A new building would allow emergency and police services to operate continuously during and after a major earthquake. It would house the police department, 911 Emergency Dispatch Center, the Emergency Operations Center, the Office of Emergency Services and the Fire Department's administration.
As part of the plan for a new headquarters, the police and emergency-services departments would move from City Hall; in their new location, they would be near the North County Courthouse in the California Avenue area, according to a draft presentation for the Nov. 18 meeting by contractors RossDrulisCusenbery Architecture Inc. and Watry Design Inc.
Cost estimates, as adopted by the City Council in June 2014, are $47 million for a 44,500-square-foot building, $10 million for property acquisition and $9.6 million to build a parking garage in the same area.

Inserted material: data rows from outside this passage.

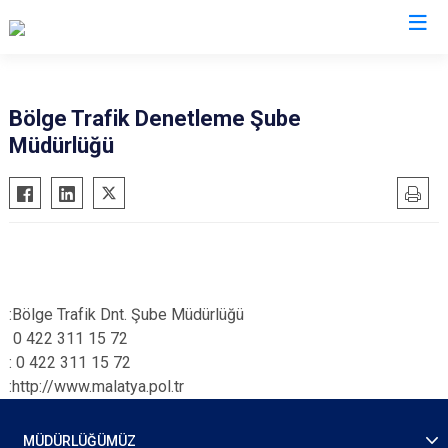
İl Emniyet Müdürlükleri
Bölge Trafik Denetleme Şube
Müdürlüğü
:Bölge Trafik Dnt. Şube Müdürlüğü
0 422 311 15 72
: 0 422 311 15 72
:http://www.malatya.pol.tr
MÜDÜRLÜĞÜMÜZ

The council identified three potential locations for a new building and parking structure during a May study session. Existing parking lots C-6 and C-7, at 250 Sherman, were the council's preferred sites.
The public safety building would be bounded by Sherman Avenue, Birch Street and Park Boulevard; the parking structure would be located between Birch and Ash streets on Sherman, according to the draft plans. The structures would replace the existing parking lot while adding about 150 additional public spaces.
Design options under consideration include: a three-story, 50-foot-tall (maximum) building and basement with two levels of underground parking as well as 22 street-level parking spots; or a two-story, 35-foot-tall structure above two basement levels with below- and above-grade parking.
The three-story public safety building would have a more compact footprint than the other option, would extend about half the block between Birch and Park and would be visible above the existing Keeble and Shuchat building on the south side of California Avenue, according to architectural renderings. This design would include a public plaza.
The two-story design would have a larger footprint extending horizontally almost the entire block to Park. It would lack a public plaza and would include fewer street-level parking spots. The building would not be visible from most locations along California Avenue.
The public parking structure could be a structure with no ground-level commercial space or underground levels; or a structure over two floors of underground parking with no ground-level commercial space; or a structure over two floors of underground parking and ground-floor commercial space.
The Option A garage, with 460 spaces, would not be set back from the street and would rise 35 feet with four parking levels. Renderings show the building as a solid mass along Birch Street.
Option B would have the largest setback of the three options. It would rise 35 feet with four levels of above-ground parking and two levels of underground parking. The structure would have 463 parking spots.
Option C would have 460 spaces in three stories, with an additional two basement levels. It would add a 27-foot-tall retail space along Birch. The sight lines for the parking structure would be nearly even with existing buildings along Birch on that side of the street (the same side as Antonio's Nut House), but the retail building would extend into view.
The Nov. 18 meeting will allow officials to hear public input on the site evaluation before City Council review on Dec. 14. The meeting will take place from 7-9 p.m. in the Escondido Elementary School Multipurpose Room, 890 Escondido Road, Stanford. The 52-page draft community presentation can be viewed by going to cityofpaloalto.org and searching for "public safety November 18."